(Extracted records)
►
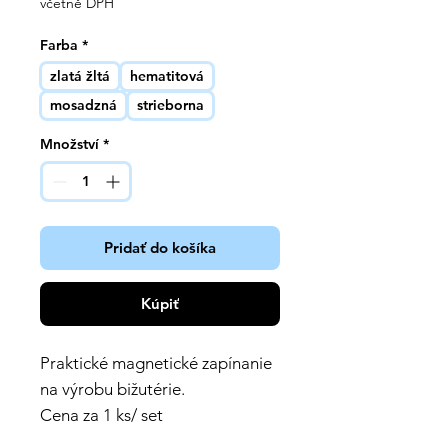
včetně DPH
Farba
*
zlatá žltá
hematitová
mosadzná
strieborna
Množství
*
Pridať do košíka
Kúpiť
Praktické magnetické zapínanie
na výrobu bižutérie.
Cena za 1 ks/ set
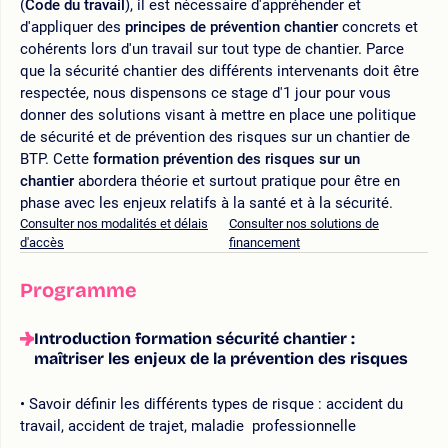
(
Code du travail
), il est nécessaire d'appréhender et
d'appliquer des
principes de prévention chantier
concrets et
cohérents lors d'un travail sur tout type de chantier. Parce
que la sécurité chantier des différents intervenants doit être
respectée, nous dispensons ce stage d'1 jour pour vous
donner des solutions visant à mettre en place une politique
de sécurité et de prévention des risques sur un chantier de
BTP. Cette
formation prévention des risques sur un
chantier
abordera théorie et surtout pratique pour être en
phase avec les enjeux relatifs à la santé et à la sécurité.
Consulter nos modalités et délais
Consulter nos solutions de
d'accès
financement
Programme
Introduction formation sécurité chantier :
maîtriser les enjeux de la prévention des risques
Savoir définir les différents types de risque : accident du
travail, accident de trajet, maladie professionnelle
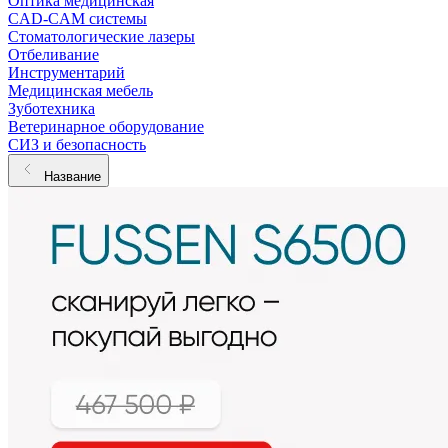
Оптика медицинская
CAD-CAM системы
Стоматологические лазеры
Отбеливание
Инструментарий
Медицинская мебель
Зуботехника
Ветеринарное оборудование
СИЗ и безопасность
Название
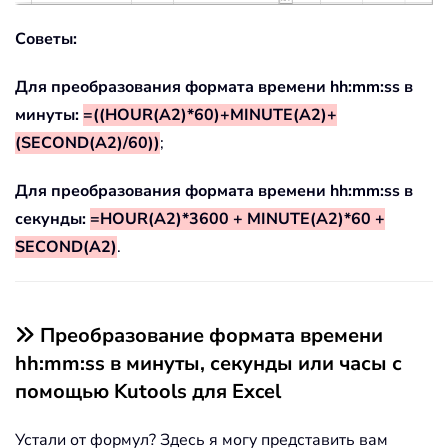
Советы:
Для преобразования формата времени hh:mm:ss в
минуты:
=((HOUR(A2)*60)+MINUTE(A2)+
(SECOND(A2)/60))
;
Для преобразования формата времени hh:mm:ss в
секунды:
=HOUR(A2)*3600 + MINUTE(A2)*60 +
SECOND(A2)
.
Преобразование формата времени
hh:mm:ss в минуты, секунды или часы с
помощью Kutools для Excel
Устали от формул? Здесь я могу представить вам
◄
### [TASK TO COMPLETE]
Give back the entries verbatim. Do not include any picture.

### [SOLUTION TO THIS TASK]
včetně DPH
Farba
*
zlatá žltá
hematitová
mosadzná
strieborna
Množství
*
Pridať do košíka
Kúpiť
Praktické magnetické zapínanie
na výrobu bižutérie.
Cena za 1 ks/ set
(
Code du travail
), il est nécessaire d'appréhender et
d'appliquer des
principes de prévention chantier
concrets et
cohérents lors d'un travail sur tout type de chantier. Parce
que la sécurité chantier des différents intervenants doit être
respectée, nous dispensons ce stage d'1 jour pour vous
donner des solutions visant à mettre en place une politique
de sécurité et de prévention des risques sur un chantier de
BTP. Cette
formation prévention des risques sur un
chantier
abordera théorie et surtout pratique pour être en
phase avec les enjeux relatifs à la santé et à la sécurité.
Consulter nos modalités et délais
Consulter nos solutions de
d'accès
financement
Programme
Introduction formation sécurité chantier :
maîtriser les enjeux de la prévention des risques
Savoir définir les différents types de risque : accident du
travail, accident de trajet, maladie professionnelle
Оптика медицинская
CAD-CAM системы
Стоматологические лазеры
Отбеливание
Инструментарий
Медицинская мебель
Зуботехника
Ветеринарное оборудование
СИЗ и безопасность
Название
Советы:
Для преобразования формата времени hh:mm:ss в
минуты:
=((HOUR(A2)*60)+MINUTE(A2)+
(SECOND(A2)/60))
;
Для преобразования формата времени hh:mm:ss в
секунды:
=HOUR(A2)*3600 + MINUTE(A2)*60 +
SECOND(A2)
.
Преобразование формата времени
hh:mm:ss в минуты, секунды или часы с
помощью Kutools для Excel
Устали от формул? Здесь я могу представить вам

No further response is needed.